California Project LEAN

Leaders Encouraging Activity and Nutrition


In this edition of California Project LEAN's (CPL) enews, you will learn about the U.S. Department of Agriculture's proposed nutrition standards for Smart Snacks in Schools, expected to be published in the Federal Register this week.  Once published, the public will have 60 days to comment.


Cyndi Guerra Walter

Program Director

California Project LEAN

Coming Soon! 

Opportunity to Review and Comment on USDA's  Smart Snacks in Schools Rule

California Project LEAN (Leaders Encouraging Activity and Nutrition), a program of the Public Health Institute, and others across the state and nation are reviewing the U.S. Department of Agriculture's (USDA) just released 'Smart Snacks in Schools' proposed nutrition standards for competitive foods and beverages sold outside the school meal programs.

CPL will work with the California Department of Education's (CDE) Nutrition Services Division and other partners to analyze the proposed regulations and provide training and technical assistance to the school community.  California was one of the leading states in the nation to adopt competitive food and beverage standards, requiring implementation of competitive food standards in July 2007 and beverage standards to be 100% compliant by July 2009.

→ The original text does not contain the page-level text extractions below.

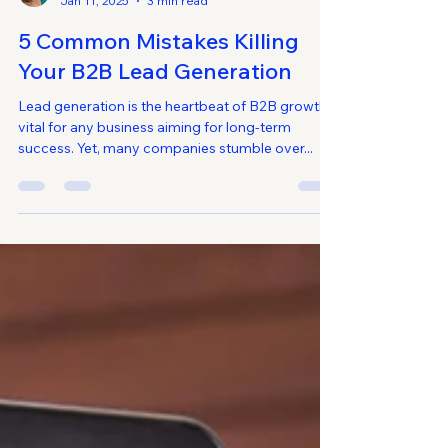
Alondra
Jan 11, 2025
3 min read
5 Common Mistakes Killing
Your B2B Lead Generation
Lead generation is the heartbeat of B2B growth,
vital for any business aiming for long-term
success. Yet, many companies stumble over...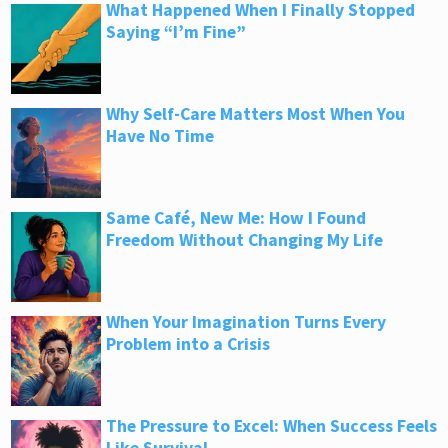
What Happened When I Finally Stopped
Saying “I’m Fine”
Why Self-Care Matters Most When You
Have No Time
Same Café, New Me: How I Found
Freedom Without Changing My Life
When Your Imagination Turns Every
Problem into a Crisis
The Pressure to Excel: When Success Feels
Like Survival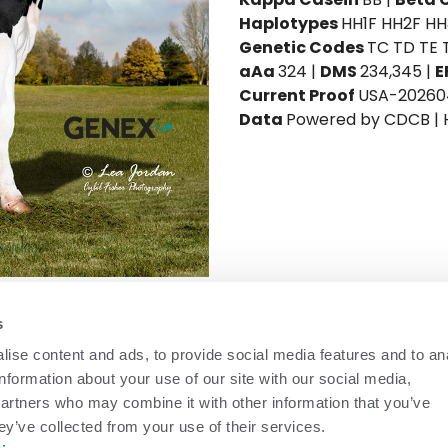
Haplotypes
HH1F HH2F H
Genetic Codes
TC TD TE 
aAa
324 |
DMS
234,345 |
E
Current Proof
USA-20260
Data
Powered by CDCB |
on
-
daughters in
-
herds (81%
ICC™ Ultimate
s
Rel)
ise content and ads, to provide social media features and to an
+10.7
ICC™ Milk
+624
information about your use of our site with our social media,
+0.22
81%
Rel
partners who may combine it with other information that you’ve
+0.21
ey’ve collected from your use of their services.
NM$
+746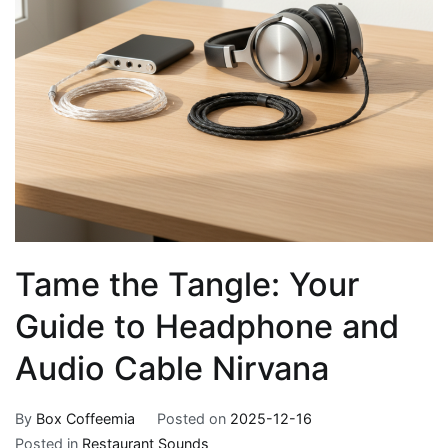
Tame the Tangle: Your
Guide to Headphone and
Audio Cable Nirvana
By
Box Coffeemia
Posted on
2025-12-16
Posted in
Restaurant Sounds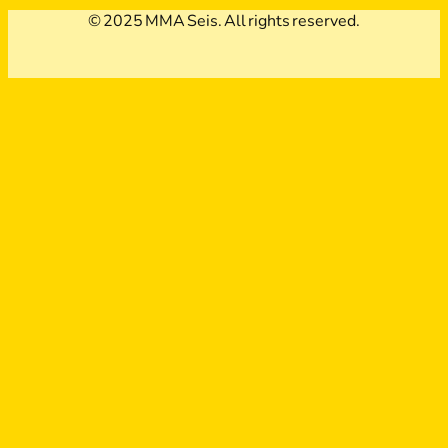
© 2025 MMA Seis. All rights reserved.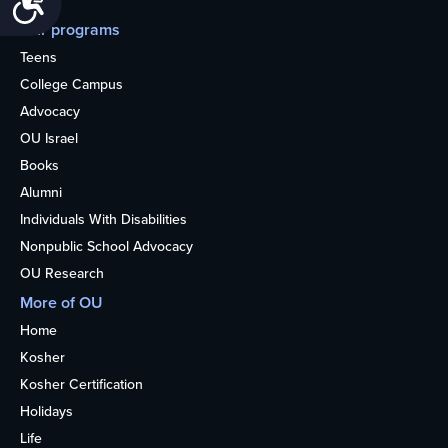
Our programs
Teens
College Campus
Advocacy
OU Israel
Books
Alumni
Individuals With Disabilities
Nonpublic School Advocacy
OU Research
More of OU
Home
Kosher
Kosher Certification
Holidays
Life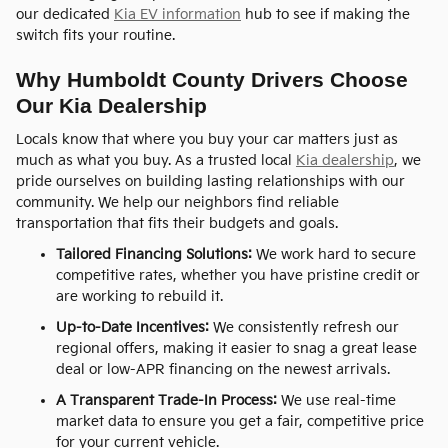
our dedicated
Kia EV information
hub to see if making the
switch fits your routine.
Why Humboldt County Drivers Choose
Our Kia Dealership
Locals know that where you buy your car matters just as
much as what you buy. As a trusted local
Kia dealership
, we
pride ourselves on building lasting relationships with our
community. We help our neighbors find reliable
transportation that fits their budgets and goals.
Tailored Financing Solutions:
We work hard to secure
competitive rates, whether you have pristine credit or
are working to rebuild it.
Up-to-Date Incentives:
We consistently refresh our
regional offers, making it easier to snag a great lease
deal or low-APR financing on the newest arrivals.
A Transparent Trade-In Process:
We use real-time
market data to ensure you get a fair, competitive price
for your current vehicle.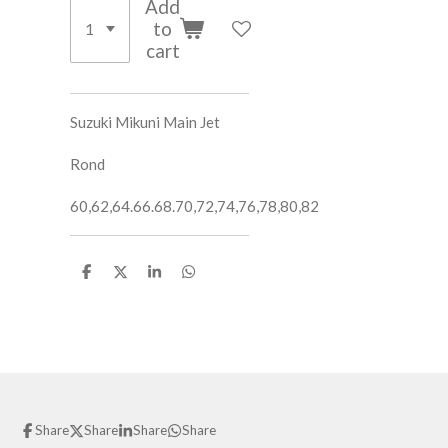
Add
to
cart
Suzuki Mikuni Main Jet
Rond
60,62,64.66.68.70,72,74,76,78,80,82
S
S
S
S
h
h
h
h
a
a
a
a
r
r
r
r
e
e
e
e
Share
Share
Share
Share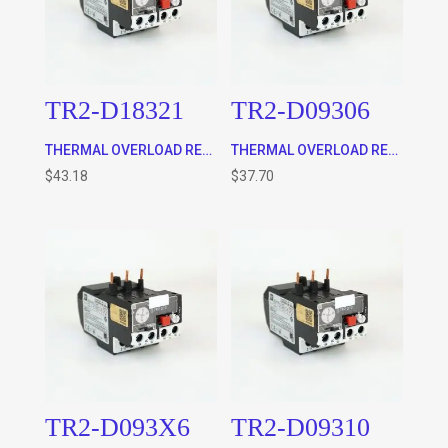
TR2-D18321
TR2-D09306
THERMAL OVERLOAD RELAY, CLASS 10 (12 – 18A) WILL FIT 9-32A CONTACTOR ONLY AS WELL AS THE TA7-D0964 STAND ALONE BASE
THERMAL OVERLOAD RELAY, CLASS 10 (1 – 1.6A) WILL FIT 9-32A CONTACTOR ONLY AS WELL AS THE TA7-D0964 STAND ALONE BASE
$
43.18
$
37.70
TR2-D093X6
TR2-D09310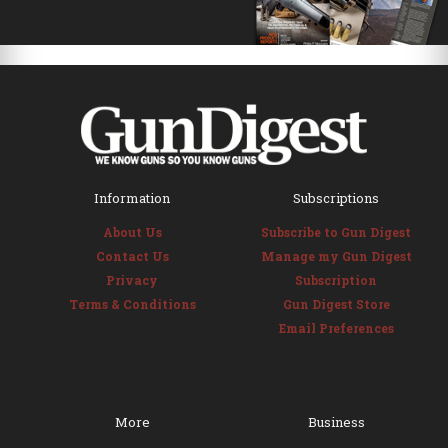
Information
Subscriptions
About Us
Subscribe to Gun Digest
Contact Us
Manage my Gun Digest
Privacy
Subscription
Terms & Conditions
Gun Digest Store
Email Preferences
More
Business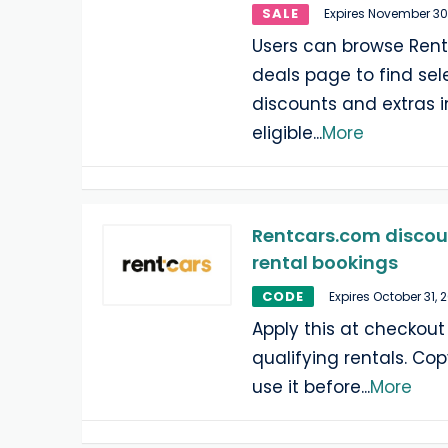
SALE
Expires November 30
Users can browse Rent
deals page to find sel
discounts and extras 
eligible
...
More
Rentcars.com discoun
rental bookings
CODE
Expires October 31, 
Apply this at checkout
qualifying rentals. Copy
use it before
...
More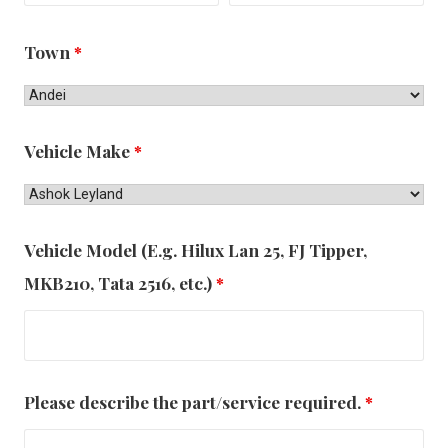
Town
*
Vehicle Make
*
Vehicle Model (E.g. Hilux Lan 25, FJ Tipper,
MKB210, Tata 2516, etc.)
*
Please describe the part/service required.
*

USDA Proposes Minimum Standards

"California Project LEAN applauds the USDA for proposing minimum nutrition standards for foods and beverages sold in schools throughout the nation," said Cyndi Guerra Walter, Program Director for the Public Health Institute's (PHI) California Project LEAN program. "A key component of the USDA proposal is that states and school districts can keep or adopt standards that go above and beyond them. This is especially important in California as we don't want to lose momentum on the strides many school districts have made to go above and beyond California's legislated nutrition standards."

Comparing the Standards

A preliminary analysis of the federal proposal shows that these standards differ from California's standards in a number of areas.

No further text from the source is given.